Understanding C# Interfaces and Polymorphic Behavior by Dan Wahlin
Understanding C# Interfaces and Polymorphic Behavior by Dan Wahlin
In a previous session Getting Started with C# Interfaces, I talked about how you can use C# Interfaces to drive consistency across different C# Classes. In this session, I’m going to walk through one of the cool features of Interfaces, which is Polymorphic Behavior.
Polymorphism is not only a big word you can impress friends and family with, it’s actually really useful for what I call future-proofing your apps.
Let me show you an example. We currently have a car and a lawn mower and both of those implement “IMachine”, which simply has a start and a stop method.
Both of them have to have those two methods or it won’t compile. We’ve already shown that earlier in a previous session Getting Started with C# Interfaces.
[0:42] What I’m going to do now is, let’s assume that this is our big program here.
I want to add a particular method into this program that actually handles starting or maybe even stopping the car or the lawn mower. But I don’t want to hard-code that it only handles a car or a lawn mower.
[1:00] Let me show you what I mean. Let’s say that I had a static void start and it took a car.
I could obviously do some logging, so we’ll pretend that our app does a little bit of logging. Then we could call “car.start,” and we’d be off and running.
That’ll work, and I could come in then and we could kind of cut and paste this. We could change this to a lawnmower. I’ll just change this to “m,” for “mower,” and we could say “m.Start.”
There’s nothing wrong with that. I now have an overload, and it would work, but now it would have to know which of these two to actually call.
[1:43] To demonstrate Polymorphic Behavior, we’re going to leverage the Interface, and what I’m going to do is allow someone to pass in an IMachine.
Now, we’ll just call this “machine.” What the machine can do now is we know if it implements this Interface it has a start, or stop because, otherwise, it wouldn’t have compiled in the first place.
[2:06] We’ll go ahead and change this to “machine.start.” Imagine that we did some logging and then we’re going to start it. Now, what can it start? The answer is anything that implements IMachine.
When I first learned this I thought this was useless because you can’t create an instance of an Interface. As I showed earlier, an Interface has no implementation.
Therefore, you can’t “new” it up or use it in any really useful way.

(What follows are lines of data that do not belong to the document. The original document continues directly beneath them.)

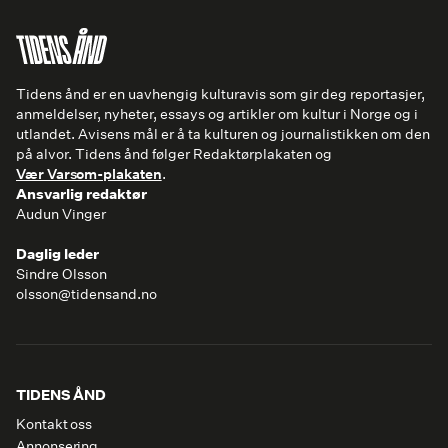
Tidens ånd er en uavhengig kulturavis som gir deg reportasjer,
anmeldelser, nyheter, essays og artikler om kultur i Norge og i
utlandet. Avisens mål er å ta kulturen og journalistikken om den
på alvor. Tidens ånd følger Redaktørplakaten og
Vær Varsom-plakaten
.
Ansvarlig redaktør
Audun Vinger
Daglig leder
Sindre Olsson
olsson@tidensand.no
TIDENS ÅND
Kontakt oss
Annonsering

You can just implement it, that’s it.
[2:37] The first time I saw this I said, “That’s useless code. Why would you ever do that?” The answer is I’m not saying “Pass me an IMachine.” I’m saying, “Pass me anything that implements IMachine.” We know that car implements IMachine and we know that lawnmower implements IMachine, therefore they are candidates to pass in.
Let’s come on down, we’ll do a new class and we’ll just call it “truck.”
In the truck, we could also have some type of methods. I’m not going to be able to pass, obviously, a truck into the start because it doesn’t implement IMachine. Of course, if I make it implement IMachine, and then implement the members, it would work.
[3:22] Let’s assume that we just have car and lawnmower. Now what we can do is, let’s take out this extra line.
Now I’m going to call start and pass in the car. We’ll call start again and pass in the mower.
This is a console app, so I’m just going to do a console read real quick so it stays up.
[3:43] Now let’s run and see what kind of output we get and you’ll notice it worked. We got car started and lawnmower started.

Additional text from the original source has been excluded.